▶ [Required work]
Copy nothing but the text: reproduce each line of the listing exactly and leave the pictures out.

(Dataset content)

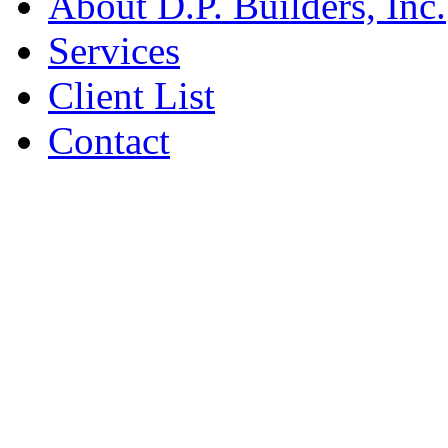
About D.P. Builders, Inc.
Services
Client List
Contact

(End Dataset content)

▶ [Solution]
About D.P. Builders, Inc.
Services
Client List
Contact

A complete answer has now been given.